On Thu, May 24, 2018 at 5:41 PM, Christian König
<christian.koenig@xxxxxxx> wrote:
> Am 24.05.2018 um 11:24 schrieb Qiang Yu:
>>
>> On Thu, May 24, 2018 at 2:46 PM, Christian König
>> <christian.koenig@xxxxxxx> wrote:
>> [SNIP]
>>>
>>> Because of this we have a separate tracking in amdgpu so that we not only
>>> know who is using which BO, who is using which VM.
>>
>> amdgpu's VM implementation seems too complicated for this simple mali GPU,
>> but I may investigate it more to see if I can make it better.
>
>
> Yeah, completely agree.
>
> The VM handling in amdgpu is really complicated because we had to tune it
> for multiple use cases.
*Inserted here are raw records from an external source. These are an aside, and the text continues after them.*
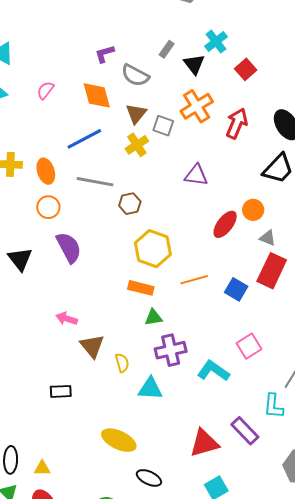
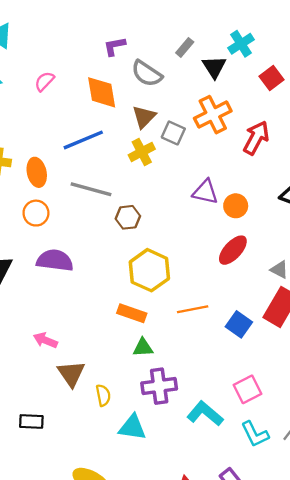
orange circle: (253, 210) -> (236, 206), moved
purple semicircle: (69, 248) -> (55, 260), turned -60
cyan L-shape: (273, 406) -> (255, 434), moved, turned -36

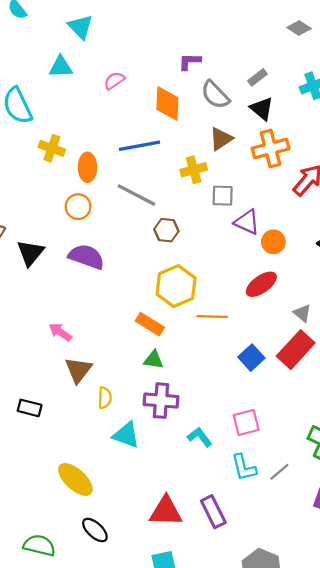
black triangle: (214, 67) -> (262, 109), moved, turned -30
brown triangle: (144, 117) -> (221, 139), moved
gray square: (173, 133) -> (223, 196), moved, turned -35
orange line: (193, 309) -> (212, 317), moved
cyan L-shape: (205, 414) -> (200, 437), size x0.7

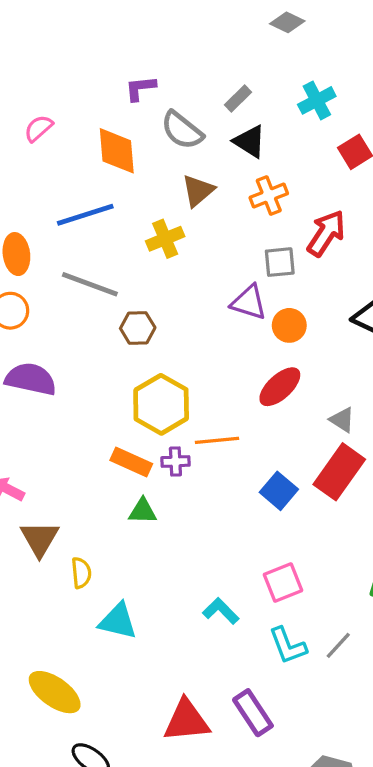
orange cross: (271, 148) -> (269, 196), size x0.7
gray square: (223, 196) -> (280, 262), moved
purple cross: (161, 401) -> (175, 461), moved, size x0.6

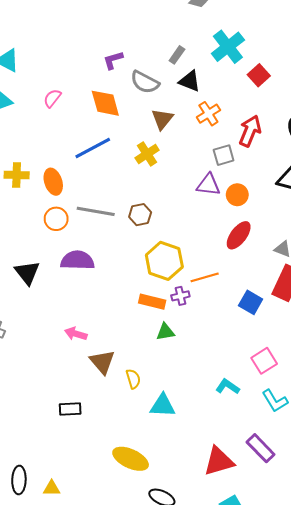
cyan cross: (317, 100) -> (228, 47), size x1.4
gray line: (90, 284) -> (96, 211), moved

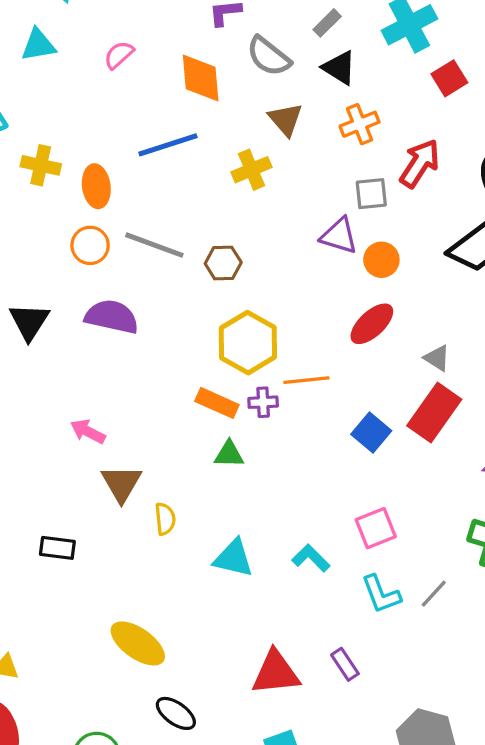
brown triangle: (162, 119) -> (286, 119), turned -30
cyan triangle: (163, 405) -> (233, 558), moved
purple rectangle: (261, 448) -> (345, 664), size x0.7

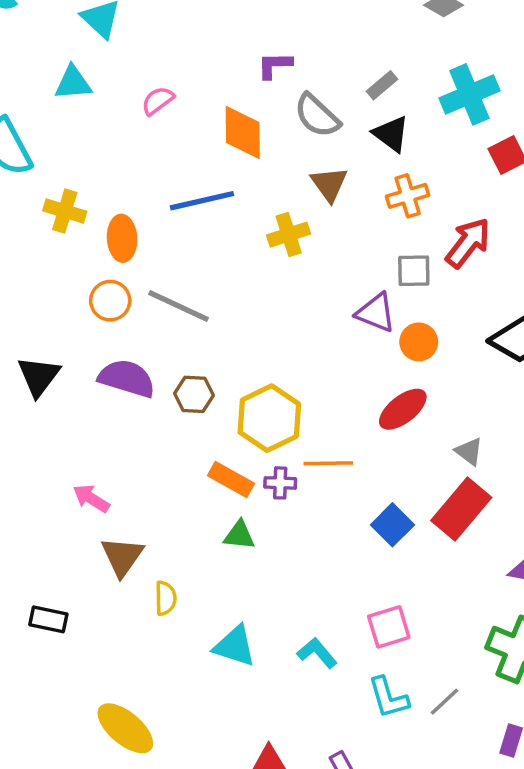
brown hexagon: (223, 263) -> (194, 394), moved

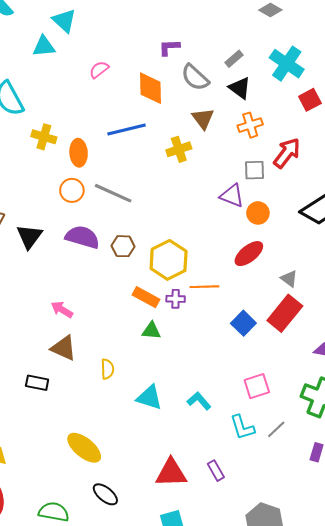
cyan triangle: (73, 83) -> (44, 46), moved
cyan cross: (469, 94) -> (287, 64), turned -32
brown triangle: (122, 556) -> (64, 348), moved, turned -40
pink square: (389, 627) -> (257, 386), moved

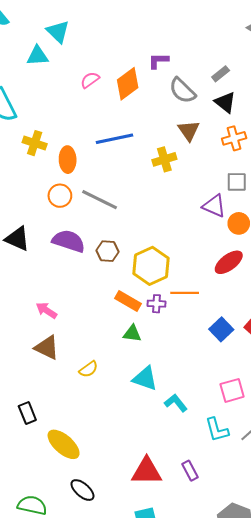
orange diamond: (150, 88) -> (128, 84), moved, turned 52
black triangle: (29, 236) -> (17, 239), turned -44
yellow semicircle: (107, 369) -> (88, 369), turned 54
black rectangle: (37, 383) -> (27, 413), moved, turned 55
cyan triangle: (149, 397) -> (145, 378), moved

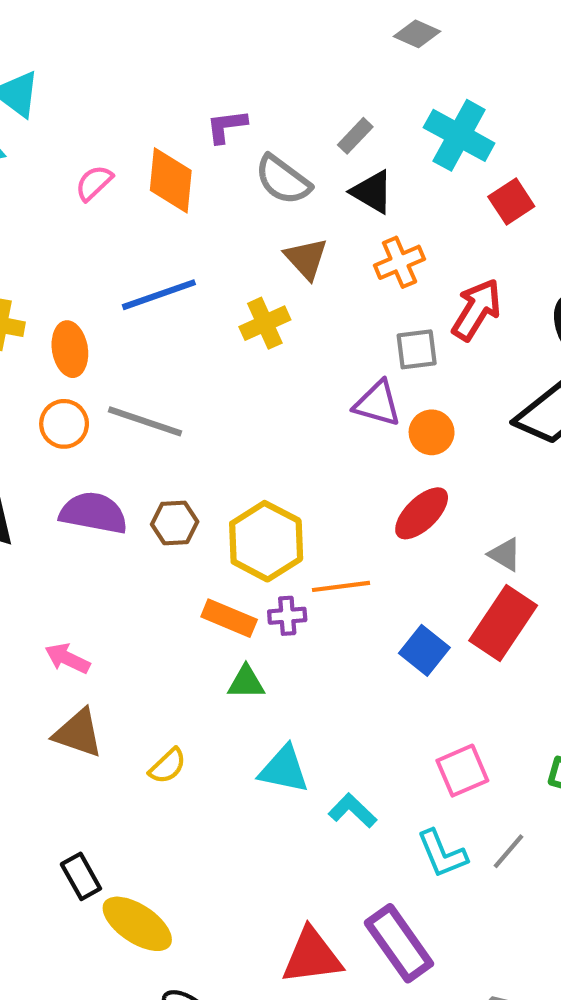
orange diamond: (128, 84) -> (171, 180), turned -40
black rectangle: (27, 413) -> (81, 876), moved
purple rectangle: (190, 471) -> (399, 943), size x1.8

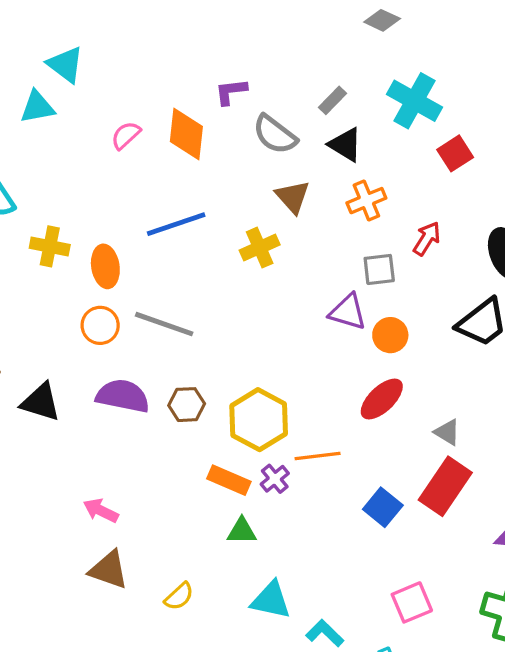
red arrow: (477, 310) -> (427, 239), size x0.7
purple cross: (287, 616) -> (275, 479), turned -36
E.g. partial resident textures, delayed updates etc
> etc....
>
> But you should at least be able to take the lessons learned we had with that
> VM code and not make the same mistakes again.
>
>>> We intentionally removed the preclose callback to prevent certain use
>>> cases,
>>> bringing it back to allow your use case looks rather fishy to me.
>>
>> Seems other drivers do either the deffer or wait way to adopt the drop
>> of preclose. I can do the same as you suggested, but just not understand
>> why
>> we make our life harder. Can I know what's the case you want to prevent?
>
>
> I think what matters most for your case is the issue is that drivers should
> handle closing a BO because userspace said so in the same way it handles
> closing a BO because of a process termination, but see below.
>
>>> BTW: What exactly is the issue with using the postclose callback?
>>
>> The issue is, when Ctrl+C to terminate an application, if no wait or
>> deffer
>> unmap, buffer just gets unmapped before task is done, so kernel driver
>> gets MMU fault and HW reset to recover the GPU.
>
>
> Yeah, that sounds like exactly one of the reasons we had the callback in the
> first place and worked on to removing it.
>
> See the intention is to have reliable handling, e.g. use the same code path
> for closing a BO because of an IOCTL and closing a BO because of process
> termination.
>
> In other words what happens when userspace closes a BO while the GPU is
> still using it? Would you then run into a GPU reset as well?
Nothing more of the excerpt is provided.